## ACTIVITY
Please print every record exactly as it stands, leaving out the pictures.

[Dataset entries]
*** Begin section ***

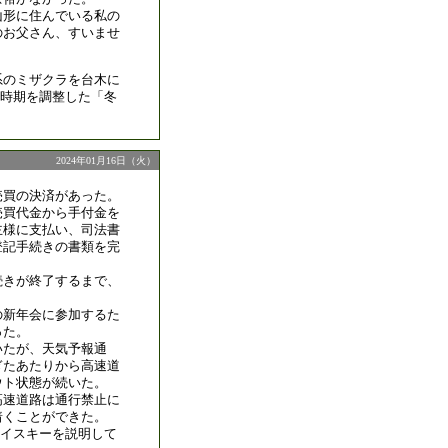
山形に住んでいる私の
のお父さん、すいませ
系のミザクラを台木に
時期を調整した「冬
2024年01月16日（火）
売買の決済があった。
売買代金から手付金を
主様に支払い、司法書
登記手続きの書類を完
続きが終了するまで、
の新年会に参加するた
った。
いたが、天気予報通
ぎたあたりから高速道
ウト状態が続いた。
高速道路は通行禁止に
着くことができた。
イスキーを説明して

*** End section ***

## WRITTEN SOLUTION
山形に住んでいる私の
のお父さん、すいませ
系のミザクラを台木に
時期を調整した「冬
2024年01月16日（火）
売買の決済があった。
売買代金から手付金を
主様に支払い、司法書
登記手続きの書類を完
続きが終了するまで、
の新年会に参加するた
った。
いたが、天気予報通
ぎたあたりから高速道
ウト状態が続いた。
高速道路は通行禁止に
着くことができた。
イスキーを説明して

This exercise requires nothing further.